- DATA SUPPLIED
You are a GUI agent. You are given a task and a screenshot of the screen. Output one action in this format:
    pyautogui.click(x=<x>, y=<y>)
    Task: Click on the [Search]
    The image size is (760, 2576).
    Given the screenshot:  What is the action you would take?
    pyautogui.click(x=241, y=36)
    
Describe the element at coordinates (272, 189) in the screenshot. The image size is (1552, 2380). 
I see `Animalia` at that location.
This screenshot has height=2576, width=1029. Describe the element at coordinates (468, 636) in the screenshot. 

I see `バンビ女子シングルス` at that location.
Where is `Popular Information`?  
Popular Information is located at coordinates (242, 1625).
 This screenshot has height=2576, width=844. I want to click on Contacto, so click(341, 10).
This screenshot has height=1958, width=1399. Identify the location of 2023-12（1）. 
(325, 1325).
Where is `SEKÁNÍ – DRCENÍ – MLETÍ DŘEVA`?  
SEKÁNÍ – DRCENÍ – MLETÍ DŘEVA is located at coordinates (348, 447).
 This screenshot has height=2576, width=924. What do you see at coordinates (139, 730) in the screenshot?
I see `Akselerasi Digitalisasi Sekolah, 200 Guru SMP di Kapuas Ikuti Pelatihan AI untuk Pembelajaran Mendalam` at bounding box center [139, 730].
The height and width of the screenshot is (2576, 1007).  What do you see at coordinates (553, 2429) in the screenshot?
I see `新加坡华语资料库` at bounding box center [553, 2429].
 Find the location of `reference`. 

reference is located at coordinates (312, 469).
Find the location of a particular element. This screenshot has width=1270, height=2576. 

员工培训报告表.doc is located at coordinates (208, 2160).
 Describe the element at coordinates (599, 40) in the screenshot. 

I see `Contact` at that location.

- TASK GOAL
Would you reproduce the whole listing above, word for word?

- TASK SOLUTION
You are a GUI agent. You are given a task and a screenshot of the screen. Output one action in this format:
    pyautogui.click(x=<x>, y=<y>)
    Task: Click on the [Search]
    The image size is (760, 2576).
    Given the screenshot:  What is the action you would take?
    pyautogui.click(x=241, y=36)
    
Describe the element at coordinates (272, 189) in the screenshot. The image size is (1552, 2380). 
I see `Animalia` at that location.
This screenshot has height=2576, width=1029. Describe the element at coordinates (468, 636) in the screenshot. 

I see `バンビ女子シングルス` at that location.
Where is `Popular Information`?  
Popular Information is located at coordinates (242, 1625).
 This screenshot has height=2576, width=844. I want to click on Contacto, so click(341, 10).
This screenshot has height=1958, width=1399. Identify the location of 2023-12（1）. 
(325, 1325).
Where is `SEKÁNÍ – DRCENÍ – MLETÍ DŘEVA`?  
SEKÁNÍ – DRCENÍ – MLETÍ DŘEVA is located at coordinates (348, 447).
 This screenshot has height=2576, width=924. What do you see at coordinates (139, 730) in the screenshot?
I see `Akselerasi Digitalisasi Sekolah, 200 Guru SMP di Kapuas Ikuti Pelatihan AI untuk Pembelajaran Mendalam` at bounding box center [139, 730].
The height and width of the screenshot is (2576, 1007).  What do you see at coordinates (553, 2429) in the screenshot?
I see `新加坡华语资料库` at bounding box center [553, 2429].
 Find the location of `reference`. 

reference is located at coordinates (312, 469).
Find the location of a particular element. This screenshot has width=1270, height=2576. 

员工培训报告表.doc is located at coordinates (208, 2160).
 Describe the element at coordinates (599, 40) in the screenshot. 

I see `Contact` at that location.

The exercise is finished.